:: Data records ::
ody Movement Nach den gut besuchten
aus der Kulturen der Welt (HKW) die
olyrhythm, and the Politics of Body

---

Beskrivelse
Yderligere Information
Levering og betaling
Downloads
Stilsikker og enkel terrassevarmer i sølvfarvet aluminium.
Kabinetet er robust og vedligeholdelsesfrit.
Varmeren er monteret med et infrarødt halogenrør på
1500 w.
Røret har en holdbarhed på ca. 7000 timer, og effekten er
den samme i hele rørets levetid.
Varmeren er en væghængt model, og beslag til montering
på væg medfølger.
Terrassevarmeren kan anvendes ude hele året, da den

:: Exercise ::
Take the listing above and repeat exactly the lines from the one containing "aus der Kulturen der Welt (HKW) die" through the one containing "olyrhythm, and the Politics of Body", both included.

:: Answer to this task ::
aus der Kulturen der Welt (HKW) die
olyrhythm, and the Politics of Body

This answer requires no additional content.